Before he could speak again, rapid hoofbeats sounded on the path below. A moment later, Ulrik came into view, riding hard up the slope on a grey gelding, cloak streaming behind him. He didn’t dismount, only pulled the reins hard, his horse skidding across the gravel-covered earth.
His gaze found Jingyi immediately. “It’s Annett. The babe’s coming. Lord Fortier’s man wanted to show off his skills, but my daughter will have no one but you, Princess.”
Jingyi was already moving toward the horse. “Take me to her.”
Alexander reached for her wrist. “I’ll take you. We leave now.”
She blinked but didn’t pull away.
They rode hard through the falling dark. JingYi’s weight pressed against his back, her arms locked around his waist, her breath a warm brush against his neck with each jolting stride. Ulrik’s horse pounded behind.

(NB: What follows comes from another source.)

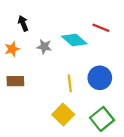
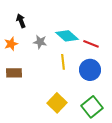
red line: (101, 28) -> (91, 44), moved
yellow line: (70, 83) -> (63, 62), moved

The village emerged below, lanterns like fallen stars in the valley. One cottage blazed brighter than the rest, shadows moving urgently behind the windows. A small, tense crowd had gathered outside. At its edge stood Bertrand and Hevlan, their postures stiff.

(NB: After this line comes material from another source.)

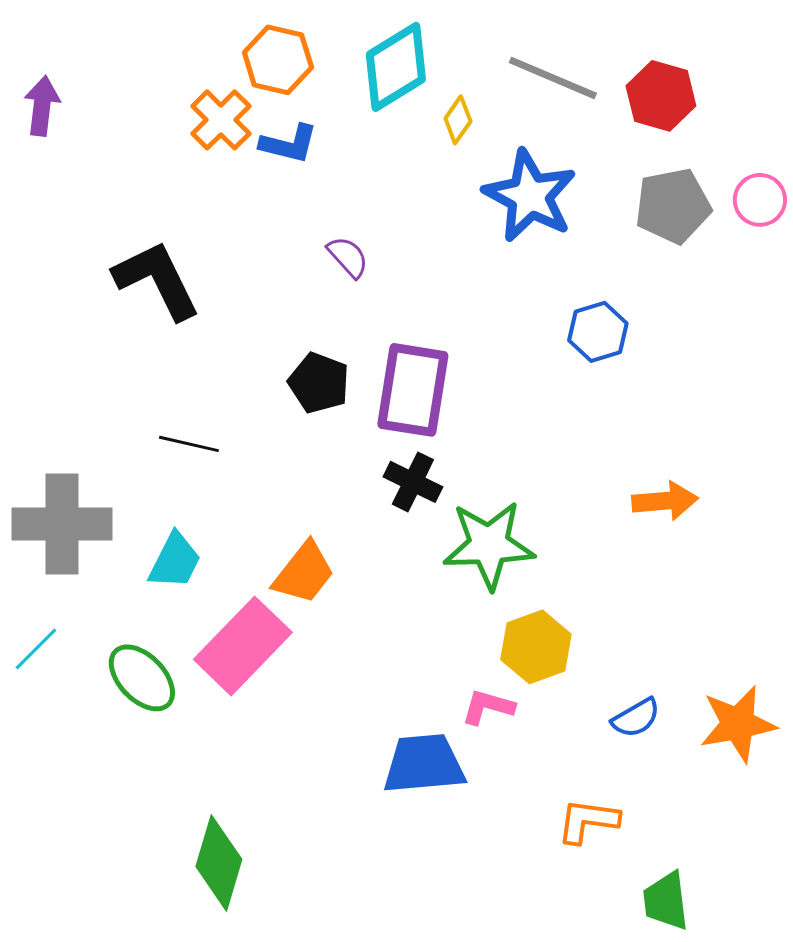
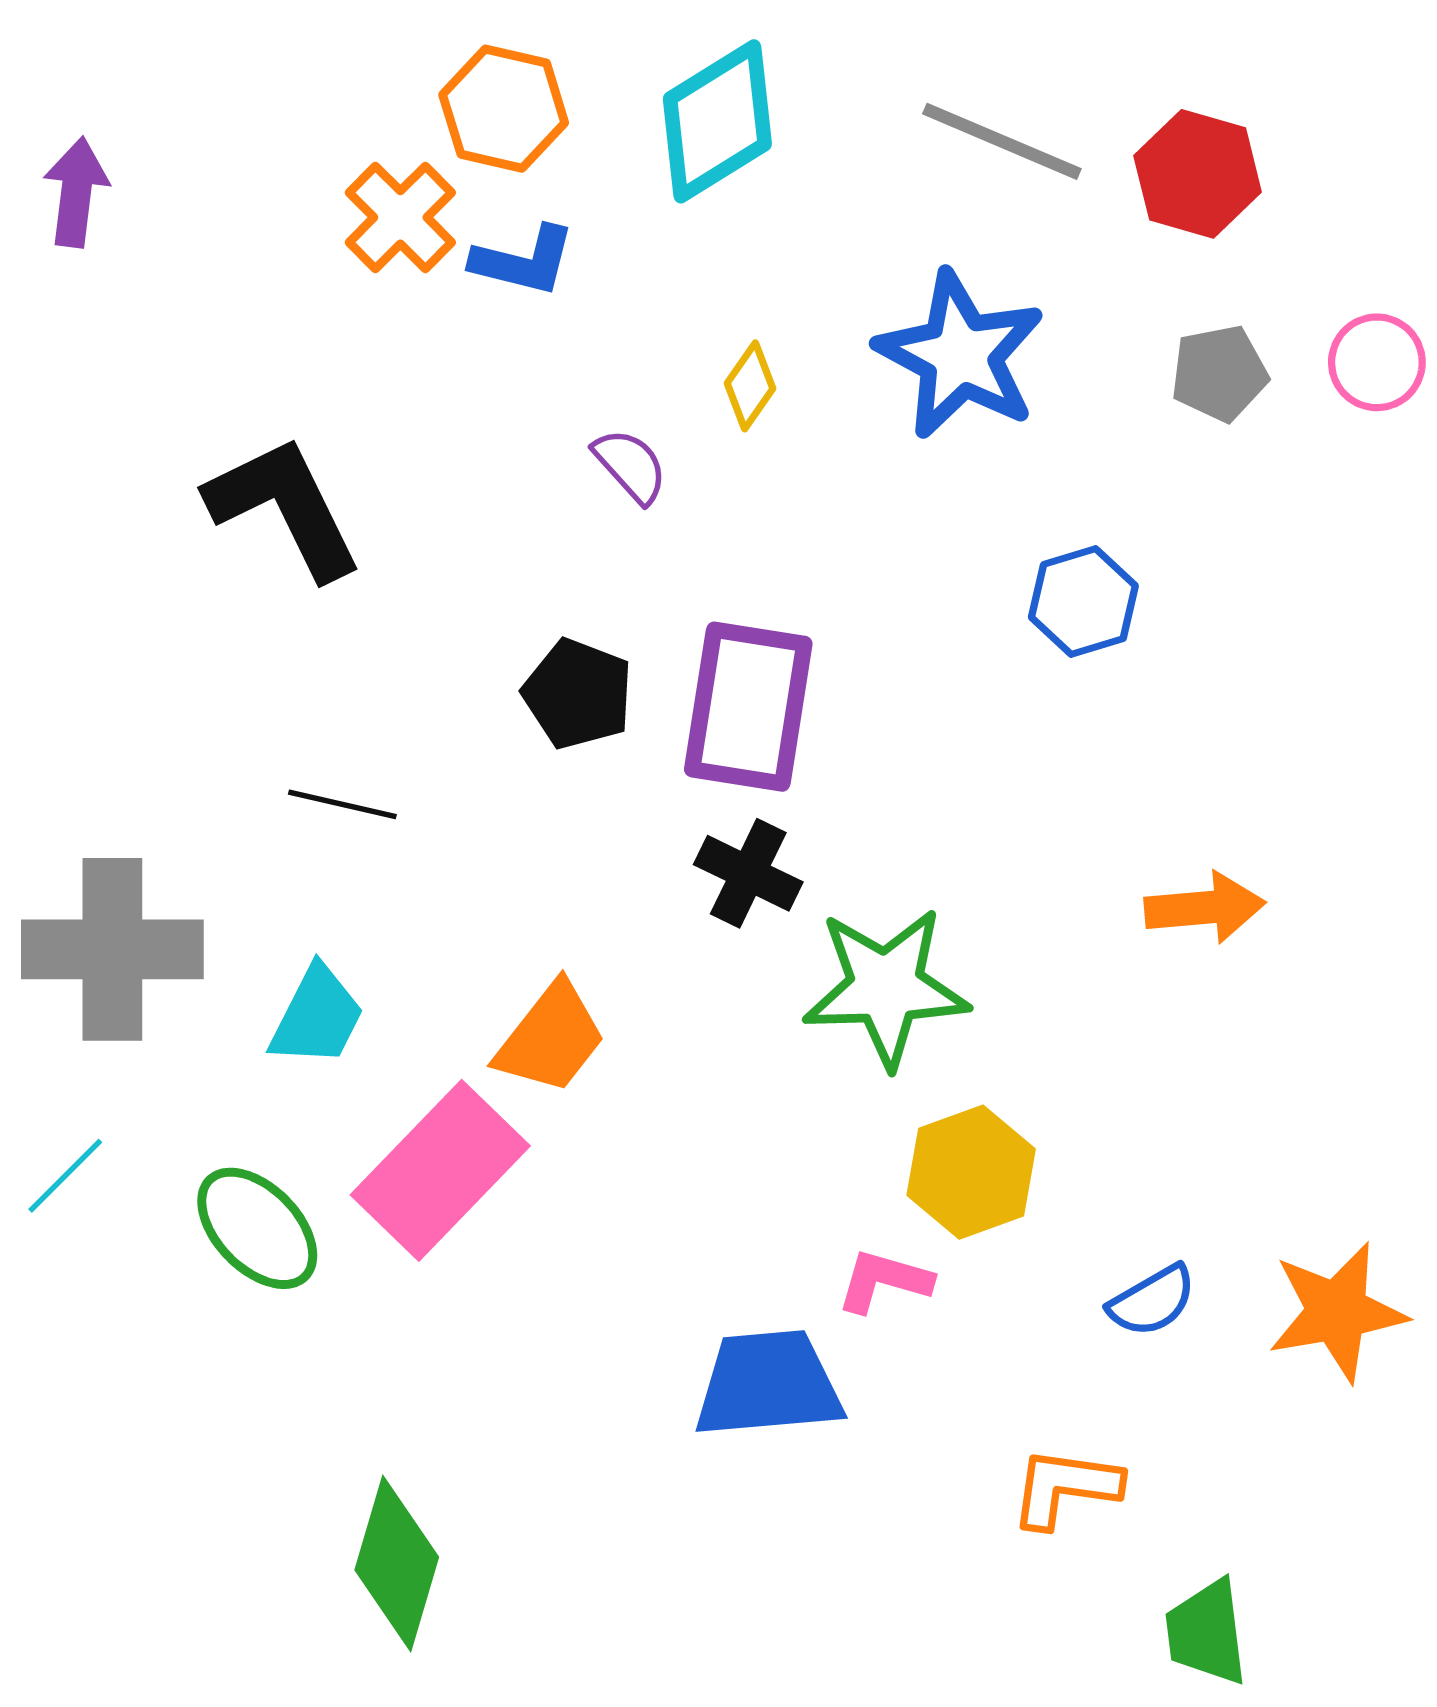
yellow diamond: (458, 120) -> (750, 386), moved
gray pentagon: (673, 206) -> (1219, 373), size x0.7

Ulrik dismounted and glared at them. “I told you. My daughter wants the princess. No one else.”
Hevlan sputtered, “This is highly irregular. A delicate female condition requires a certified—”
“She wants her,” Ulrik repeated, jerking his chin toward JingYi. Alexander caught the look as he dismounted and lifted her down.

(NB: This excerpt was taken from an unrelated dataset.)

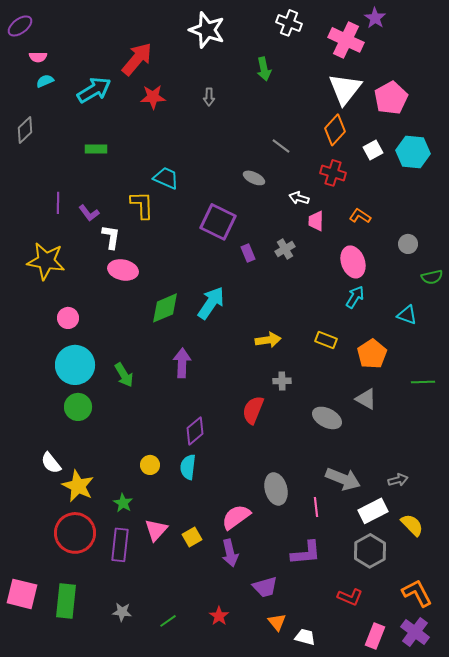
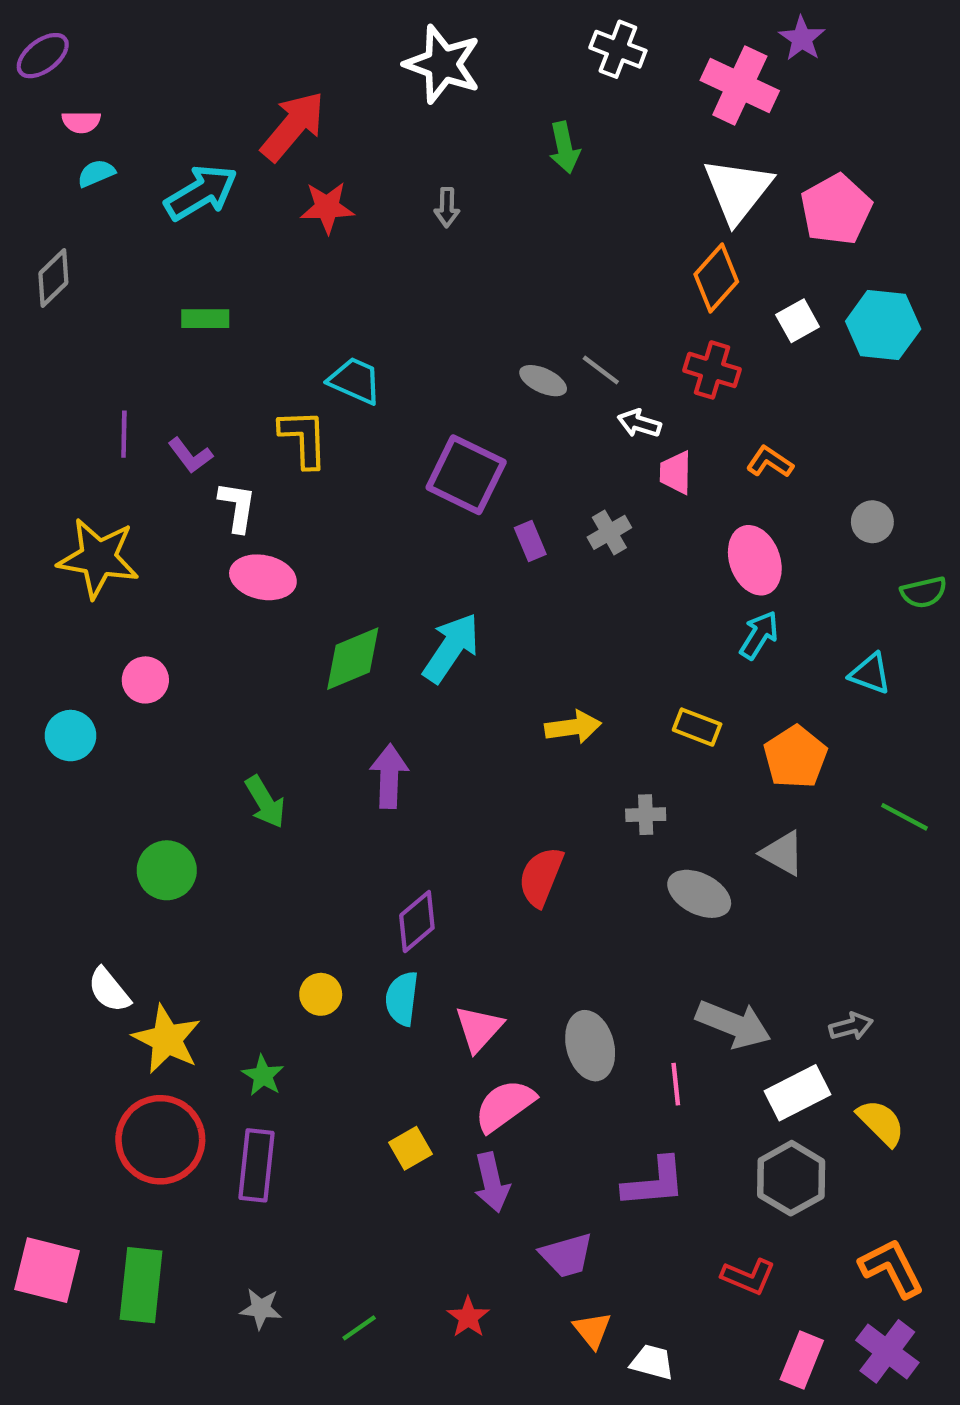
gray line: (281, 146) -> (601, 370), moved
cyan circle: (75, 365) -> (71, 736), moved, size x0.6
gray cross: (282, 381) -> (646, 815), moved
green line: (423, 382) -> (904, 817), turned 30
pink triangle: (156, 530) -> (479, 1029), moved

The crowd parted, their eyes on her. Before she stepped away, she looked at Ulrik and squeezed his hand.
“I’ll do everything I can,” she said. “I promise.”
The gruff man nodded, pale and sweating. Jingyi turned and crossed to the entrance. Her limp was pronounced after the brutal ride, but her stride didn’t falter. The cluster of women parted for her. The door shut, sealing her inside with the struggle.
Alexander remained. A sea of fear and expectation swelled around him. They glanced his way, seeking reassurance, but he had none to give.
He had commanded soldiers, held borders, treated with kings. But here, that kind of strength was useless. Here, he was powerless.
So he did the only thing left, the hardest thing for a man of action:
He waited for her.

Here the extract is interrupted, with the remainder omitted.